#### Data entries:
================
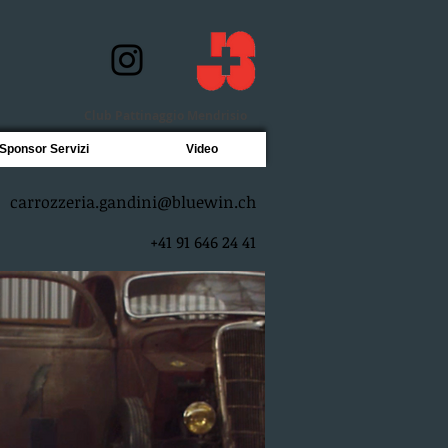
Club Pattinaggio Mendrisio
Sponsor Servizi
Video
carrozzeria.gandini@bluewin.ch
‭+41 91 646 24 41‬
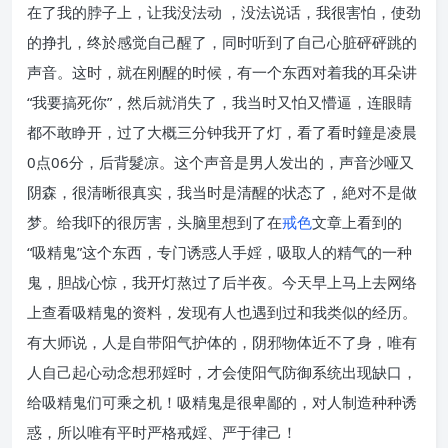
在了我的脖子上，让我没法动 ，没法说话，我很害怕，使劲
的挣扎，终於感觉自己醒了，同时听到了自己心脏砰砰跳的
声音。这时，就在刚醒的时候，有一个东西对着我的耳朵讲
“我要搞死你”，然后就消失了，我当时又怕又懵逼，连眼睛
都不敢睁开，过了大概三分钟我开了灯，看了看时鐘是凌晨
0点06分，后背髮凉。这个声音是男人发出的，声音沙哑又
阴森，很清晰很真实，我当时是清醒的状态了，絶对不是做
梦。给我吓的很厉害，头脑里想到了在
戒色
文章上看到的
“吸精鬼”这个东西，专门诱惑人手婬，吸取人的精气的一种
鬼，胆战心惊，我开灯熬过了后半夜。今天早上马上去网络
上查看吸精鬼的资料，发现有人也遇到过和我类似的经历。
有大师说，人是自带阳气护体的，阴邪物体近不了身，唯有
人自己起心动念想邪婬时，才会使阳气防御系统出现缺口，
给吸精鬼们可乘之机！吸精鬼是很卑鄙的，对人制造种种诱
惑，所以唯有平时严格戒婬、严于律己！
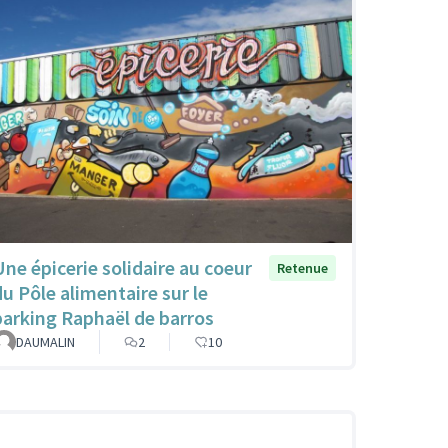
Une épicerie solidaire au coeur
Retenue
du Pôle alimentaire sur le
parking Raphaël de barros
DAUMALIN
2
10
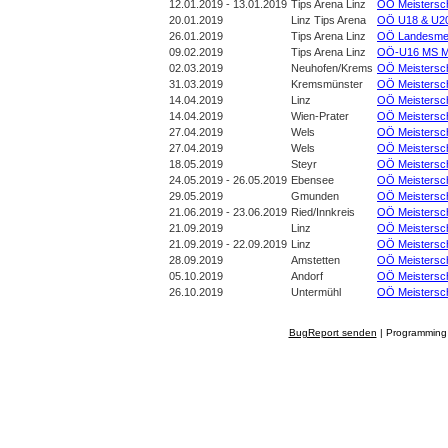
12.01.2019 - 13.01.2019
Tips Arena Linz
OÖ Meistersc
20.01.2019
Linz Tips Arena
OÖ U18 & U20 
26.01.2019
Tips Arena Linz
OÖ Landesmeis
09.02.2019
Tips Arena Linz
OÖ-U16 MS Mix
02.03.2019
Neuhofen/Krems
OÖ Meistersch
31.03.2019
Kremsmünster
OÖ Meistersch
14.04.2019
Linz
OÖ Meistersc
14.04.2019
Wien-Prater
OÖ Meistersc
27.04.2019
Wels
OÖ Meistersc
27.04.2019
Wels
OÖ Meistersch
18.05.2019
Steyr
OÖ Meistersc
24.05.2019 - 26.05.2019
Ebensee
OÖ Meistersc
29.05.2019
Gmunden
OÖ Meistersch
21.06.2019 - 23.06.2019
Ried/Innkreis
OÖ Meistersch
21.09.2019
Linz
OÖ Meistersch
21.09.2019 - 22.09.2019
Linz
OÖ Meistersc
28.09.2019
Amstetten
OÖ Meistersc
05.10.2019
Andorf
OÖ Meistersc
26.10.2019
Untermühl
OÖ Meistersc
BugReport senden
| Programming 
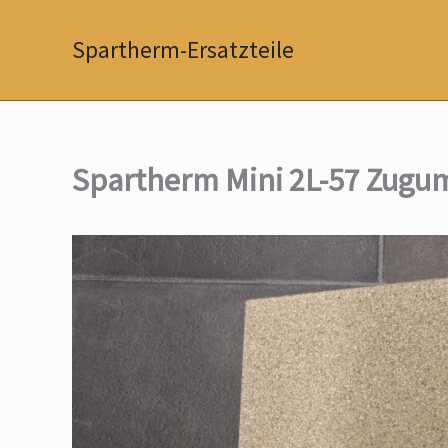
Zum
Inhalt
Spartherm-Ersatzteile
springen
Spartherm Mini 2L-57 Zugu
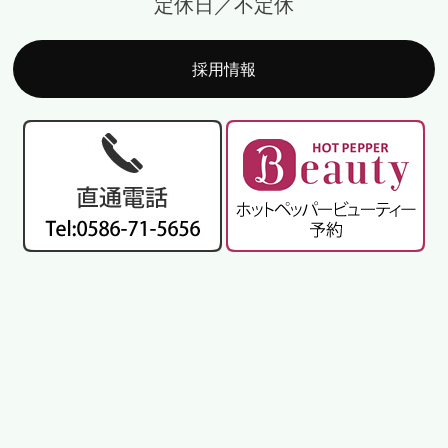
定休日／不定休
採用情報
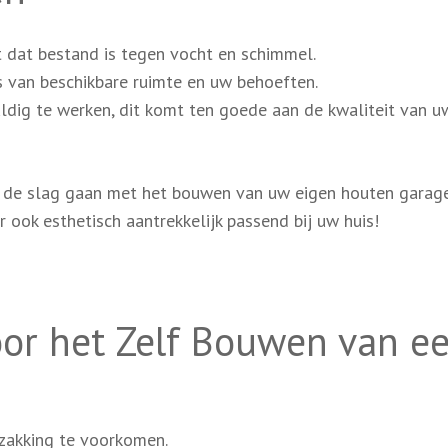
 dat bestand is tegen vocht en schimmel.
 van beschikbare ruimte en uw behoeften.
dig te werken, dit komt ten goede aan de kwaliteit van u
n de slag gaan met het bouwen van uw eigen houten garage
ar ook esthetisch aantrekkelijk passend bij uw huis!
or het Zelf Bouwen van e
zakking te voorkomen.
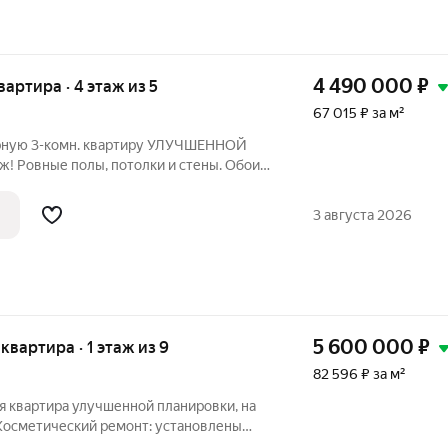
4 490 000
₽
квартира · 4 этаж из 5
67 015 ₽ за м²
рную 3-комн. квартиру УЛУЧШЕННОЙ
ж! Ровные полы, потолки и стены. Обои
влены пластиковые окна и произведена
емы отопления. Раздельный санузел.
3 августа 2026
5 600 000
₽
 квартира · 1 этаж из 9
82 596 ₽ за м²
я квартира улучшенной планировки, на
Косметический ремонт: установлены
я остеклена, ламинат + паркет+ плитка (с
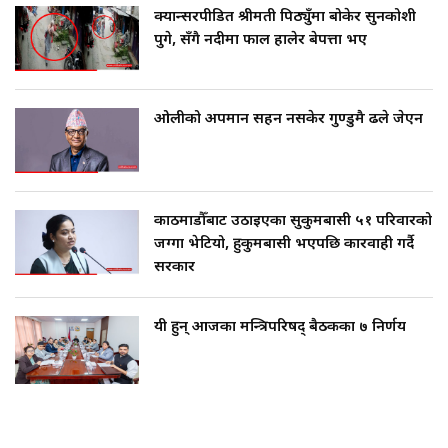
क्यान्सरपीडित श्रीमती पिठ्युँमा बोकेर सुनकोशी
पुगे, सँगै नदीमा फाल हालेर बेपत्ता भए
ओलीको अपमान सहन नसकेर गुण्डुमै ढले जेएन
काठमाडौँबाट उठाइएका सुकुमबासी ५१ परिवारको
जग्गा भेटियो, हुकुमबासी भएपछि कारवाही गर्दै
सरकार
यी हुन् आजका मन्त्रिपरिषद् बैठकका ७ निर्णय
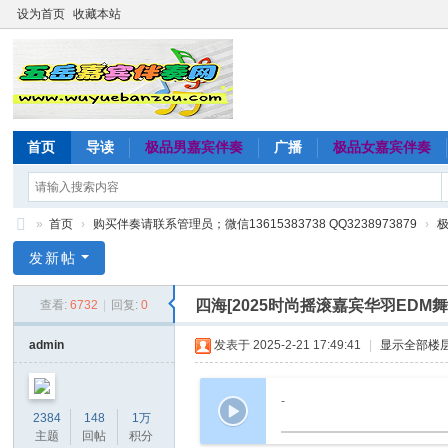
设为首页
收藏本站
首页
导读
极品男嘉宾伴奏
广播
极品女嘉宾伴奏
»
首页
›
购买伴奏请联系管理员；微信13615383738 QQ3238973879
›
五
发新帖
岳
四海[2025时尚摇滚嘉宾华羽EDM
查看:
6732
|
回复:
0
嘉
宾
admin
发表于 2025-2-21 17:49:41
|
显示全部楼
伴
奏
-
2384
148
1万
网
主题
回帖
积分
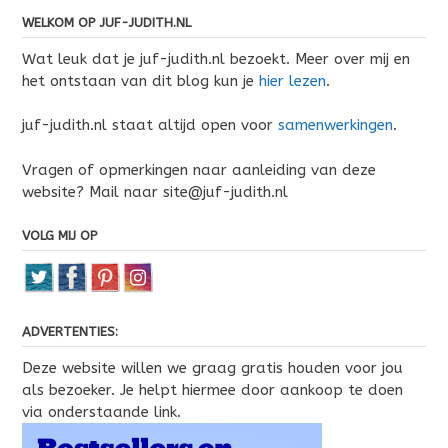
WELKOM OP JUF-JUDITH.NL
Wat leuk dat je juf-judith.nl bezoekt. Meer over mij en
het ontstaan van dit blog kun je
hier lezen
.
juf-judith.nl staat altijd open voor
samenwerkingen
.
Vragen of opmerkingen naar aanleiding van deze
website? Mail naar site@juf-judith.nl
VOLG MIJ OP
ADVERTENTIES:
Deze website willen we graag gratis houden voor jou
als bezoeker. Je helpt hiermee door aankoop te doen
via onderstaande link.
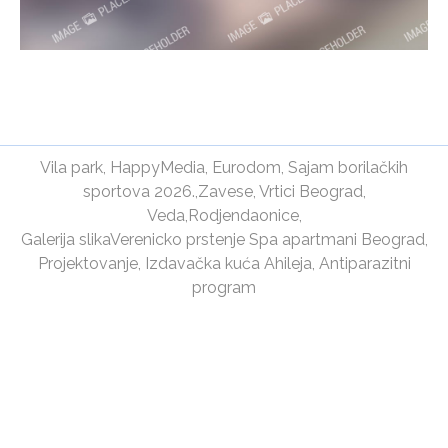
Vila park
,
HappyMedia
,
Eurodom
,
Sajam borilačkih
sportova 2026.
,
Zavese
,
Vrtici Beograd
,
Veda
,
Rodjendaonice
,
Galerija slika
Verenicko prstenje
Spa apartmani Beograd
,
Projektovanje
,
Izdavačka kuća Ahileja
,
Antiparazitni
program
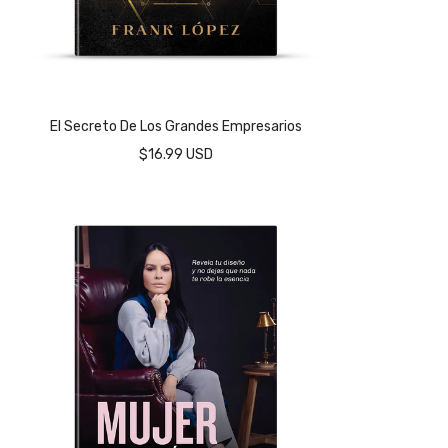
El Secreto De Los Grandes Empresarios
$16.99 USD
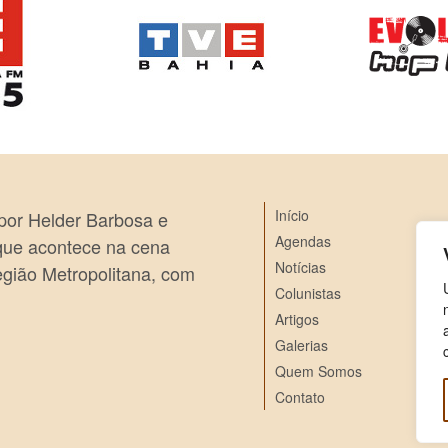
Início
 por Helder Barbosa e
Agendas
 que acontece na cena
Notícias
egião Metropolitana, com
Colunistas
Artigos
Galerias
Quem Somos
Contato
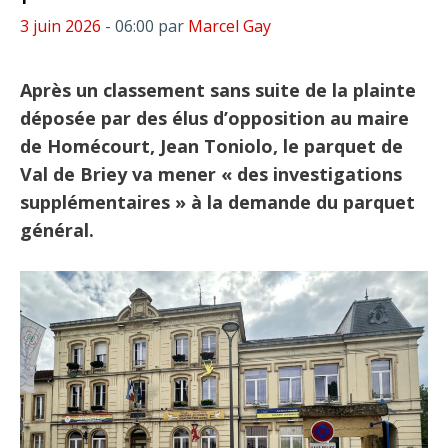
3 juin 2026
- 06:00
par
Marcel Gay
Après un classement sans suite de la plainte
déposée par des élus d’opposition au maire
de Homécourt, Jean Toniolo, le parquet de
Val de Briey va mener « des investigations
supplémentaires » à la demande du parquet
général.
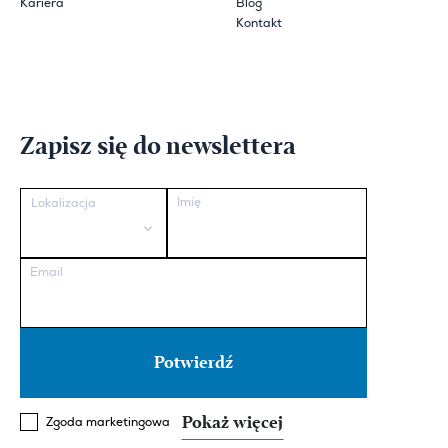
Kariera
Blog
Kontakt
Zapisz się do newslettera
Imię
Lokalizacja
Email
Pokaż więcej
Zgoda marketingowa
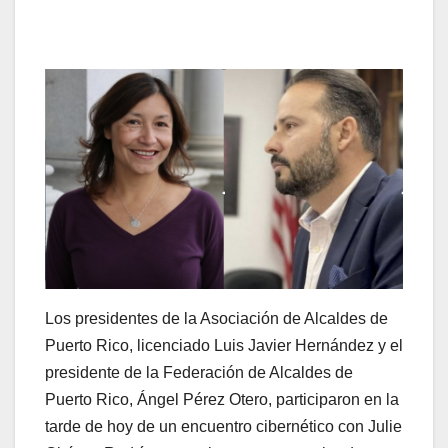
Los presidentes de la Asociación de Alcaldes de
Puerto Rico, licenciado Luis Javier Hernández y el
presidente de la Federación de Alcaldes de
Puerto Rico, Ángel Pérez Otero, participaron en la
tarde de hoy de un encuentro cibernético con Julie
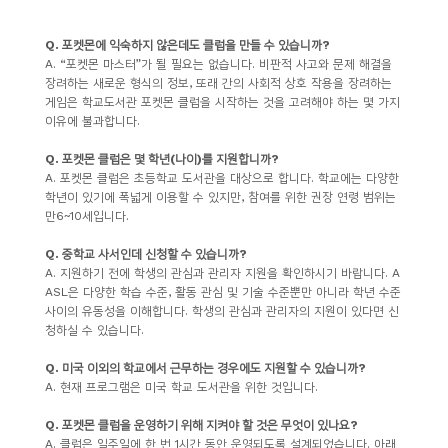
Q.
포켓몬에 익숙하지 않은데도 클럽을 만들 수 있습니까
?
A. “
포켓몬 마스터
”
가 될 필요는 없습니다
.
비판적 사고와 문제 해결을
장려하는 새로운 형식의 정보
,
또래 간의 사회적 상호 작용을 장려하는
게임은 학교도서관 포켓몬 클럽을 시작하는 것을 고려해야 하는 몇 가지
이유에 불과합니다
.
Q.
포켓몬 클럽은 몇 학년
(
나이
)
를 지원합니까
?
A.
포켓몬 클럽은 초등학교 도서관을 대상으로 합니다
.
학교에는 다양한
학년이 있기에 폭넓게 이용할 수 있지만
,
참여를 위한 권장 연령 범위는
만
6~10
세입니다
.
Q.
중학교 사서인데 신청할 수 있습니까
?
A.
지원하기 전에 학생의 관심과 관리자 지원을 확인하시기 바랍니다
. A
ASL
은 다양한 학습 수준
,
활동 관심 및 기술 수준뿐만 아니라 학년 수준
사이의 유동성을 이해합니다
.
학생의 관심과 관리자의 지원이 있다면 신
청하실 수 있습니다
.
Q.
미국 이외의 학교에서 근무하는 경우에도 지원할 수 있습니까
?
A.
현재 프로그램은 미국 학교 도서관을 위한 것입니다
.
Q.
포켓몬 클럽을 운영하기 위해 지켜야 할 것은 무엇이 있나요
?
A.
클럽은 일주일에 한 번
1
시간 동안 운영되도록 설계되었습니다
.
아래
================
#### How to complete this task:
Wherever the word "도서관을" occurs in the data above, copy the line it sits in.

#### Completed exercise:
포켓몬 클럽은 초등학교 도서관을 대상으로 합니다
현재 프로그램은 미국 학교 도서관을 위한 것입니다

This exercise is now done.